If the wild goose chase above wasn't convincing enough, let me just say that modules like this one, which extend and import other modules and module types, are often not meant to be imported. They often have short names (like N, Z or Nat) so any theorem you want to use from them is easily accessible without having to type out a long name. They usually have a long chain of imports and thus contain a vast number of items. If you import them, now that vast number of items is polluting your global namespace. As you saw with eq_refl, that can cause unexpected behavior with what you thought was a familiar constant.
Most of the modules encountered in this adventure are of the "module type/functor" variety. Suffice to say, they're difficult to understand fully, but a short guide can be found here.
My sleuthing was done by opening files in CoqIDE and running the command Locate eq_refl. (or better yet, ctrl+shift+L) after anything that might import from elsewhere. Locate can also tell you where a constant was imported from. I wish there were an easier way to see the path of imports in module types, but I don't think so. You could guess that we'd end up in Coq.Classes.RelationClasses based on the type of the overwritten eq_refl, but that isn't as precise.
Why doesn't Coq accept this lemma as a hint?
Lemma contr : forall p1 : Prop, False -> p1.
Proof. tauto. Qed.
Hint Resolve contr : Hints.
Or other lemmas that end with a Prop variable?
Looking at the documentation for Hint Resolve ( http://coq.inria.fr/distrib/V8.4/refman/Reference-Manual011.html##command232 ):
term cannot be used as a hint
The type of term contains products over variables which do not appear in the conclusion. A typical example is a transitivity axiom. In that case the apply tactic fails, and thus is useless.

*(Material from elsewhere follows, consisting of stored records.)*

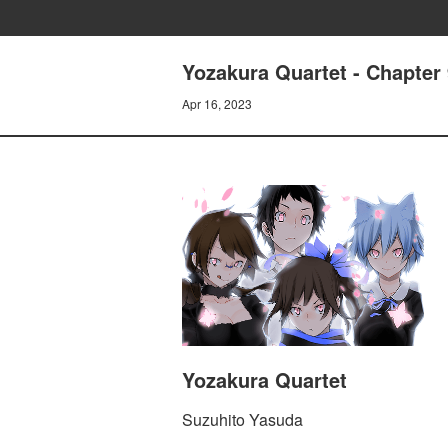
Yozakura Quartet - Chapte
Apr 16, 2023
Yozakura Quartet
Suzuhito Yasuda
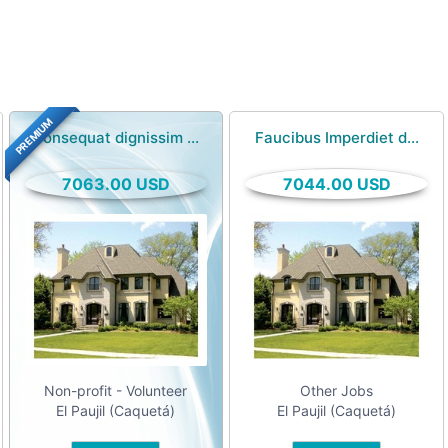
PREMIUM
Consequat dignissim ...
Faucibus Imperdiet d...
7063.00 USD
7044.00 USD
Non-profit - Volunteer
Other Jobs
El Paujil (Caquetá)
El Paujil (Caquetá)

However, it does not seem (to me) to be the case here, as the only product is over p1 which does appear in the conclusion.
The problem here seems to be that your conclusion have absolutely no shape at all. auto seems to work by matching the shape of your goal with the shape of the return type of the hint database. Here, it might be upset by the fact that your goal is just a quantified variable. I am not sure whether this is a reasonable thing to trip over, but this particular instance might be the only case where you might have such a shapeless return type (with obviously the same case for Set and Type), so it's not a big deal.
So, you probably don't need this as a hint?... just use tactics such as tauto, intuition or perform any kind of elimination/destruction/inversion on the value of type False in your environment... not very satisfactory but eh :\
So I have a false hypothesis in a subgoal. It's an equality between different constructors. How do I finish the subgoal?
H: List.Not_Empty Bit.Bit Bit.Zero (List.Empty Bit.Bit) = List.Empty Bit.Bit
This doesn't look like the Coq List I'm used to from the standard library, so it will be hard to help you without knowing the definitions of List.Not_Empty and List.Empty. If I guess correctly that List.Empty stands for nil and List.Not_empty stands for cons, then it's just a matter of showing that the two constructors are not equal. You can for instance do:
congruence.
or simply:
inversion H.
However, if it's something more involved, these two might fail. So you'd want to either:
SearchAbout List.Not_Empty.
to see if lemmas exist about it, or to:
unfold List.Not_Empty, List.Empty in H.
to unfold definitions and work out the details (possibly saving this subproof as a lemma if it does not exist, as it seems useful).